On sentait à sa voix que l’homme se forçait à paraître aimable mais Aaron décida de ne pas le relever.
- Parfait. Voici Poema, ma bien-aimée que j'ai perdu de vue. Je suis très heureux de la retrouver alors je vous demande de bien la traiter. Préparez-lui la meilleure chambre pour ce soir et les plus belles tenues pour demain pendant que je l'habille et lui fais visiter le palais.
- À vos ordres. Mais ne trouvez-vous pas qu’il est un peu tard pour…
Mais le prince était déjà parti en compagnie de sa bien-aimée en marmonnant "Toujours obligé de dire son avis, celui-là…".
- En une nuit il est déjà amoureux d'elle ?! Elle l'a ensorcelé, c'est sûr ! On m'a parlé de ces maudites sirènes qui vivent dans la mer à côté, elle en fait partie, mon instinct ne se trompe jamais. Monseigneur revient entièrement trempé avec une femme dans les bras enroulée d'un drap, quelle autre explication cela peut-il avoir ?! Heureusement que peu de gens sont présents comme il fait nuit, quelle honte ! C'est intolérable... Je dois faire quelque chose. Je dois en informer les membres de l'assemblée royale avant qu'ils ne pensent qu'il s'agit d'une jeune fille normale et gentille comme elle veut nous le faire croire. J'ai toujours su que le prince s'attirerait des malheurs en fuguant ainsi du palais ! Le bras-droit et le conseiller de notre seigneur seront sûrement de mon avis, ils vont m'aider à la jeter dehors... "Poema", quel joli nom pour une sorcière des mers...
La sirène gardait espoir sans se douter de ce que planifiaient les membres de l’assemblée (c’est-à-dire pratiquement toutes les personnes influentes du palais).

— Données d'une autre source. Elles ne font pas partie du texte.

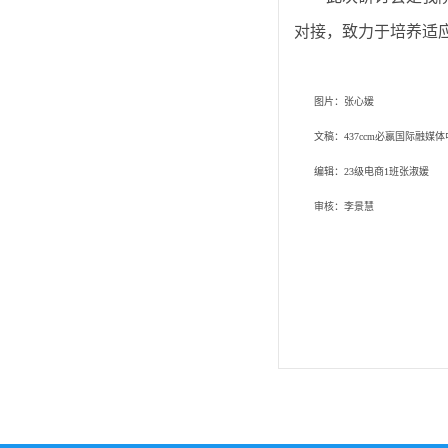
对接，致力于培养适
图片：张心媛
文稿：437ccm必嬴国际融媒
编辑：
23级电商1班张淑媛
审核：李景慧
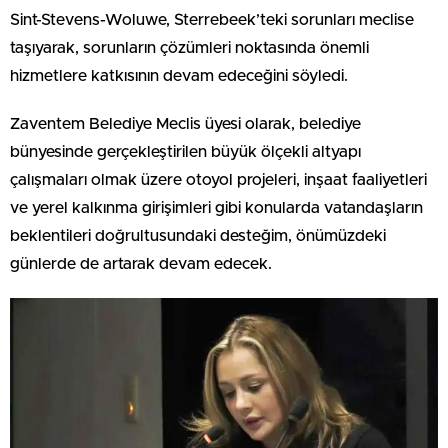
Sint-Stevens-Woluwe, Sterrebeek’teki sorunları meclise
taşıyarak, sorunların çözümleri noktasında önemli
hizmetlere katkısının devam edeceğini söyledi.
Zaventem Belediye Meclis üyesi olarak, belediye
bünyesinde gerçekleştirilen büyük ölçekli altyapı
çalışmaları olmak üzere otoyol projeleri, inşaat faaliyetleri
ve yerel kalkınma girişimleri gibi konularda vatandaşların
beklentileri doğrultusundaki desteğim, önümüzdeki
günlerde de artarak devam edecek.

Aaron l’avait tout d’abord ramenée dans la salle de bain afin qu’elle se repose, lui avait remis des habits simples (en attendant les belles tenues que devaient lui apporter plus tard les servantes) et l’avait emmenée visiter l’édifice malgré la nuit très avancée.
- Je veux te montrer les jardins royaux, tu vas adorer ! De nuit, tout paraît plus beau au palais du soleil. Tu vois ces milliers de lanternes, ces petites lumières, ces rayons dorés ? Tu comprends pourquoi cet endroit porte ce nom, n’est-ce pas ? C’est parce qu’il brille toujours, de nuit comme de jour. Ces murs blancs que je regarde depuis des années, je m’en suis lassé… Oui, cet endroit est magnifique, mais ce n’est que grâce à toi s’il brille si fort cette nuit… Toi qui le vois pour la première fois, tu dois le trouver sublime, mais moi, ce n’est que maintenant que je remarque sa beauté. Tu illumines le palais, Poema. Oh… Je vous ai tutoyée… Pardonnez…
- Non, vous pouvez continuer à me tutoyer si vous le voulez ! le coupa Poema.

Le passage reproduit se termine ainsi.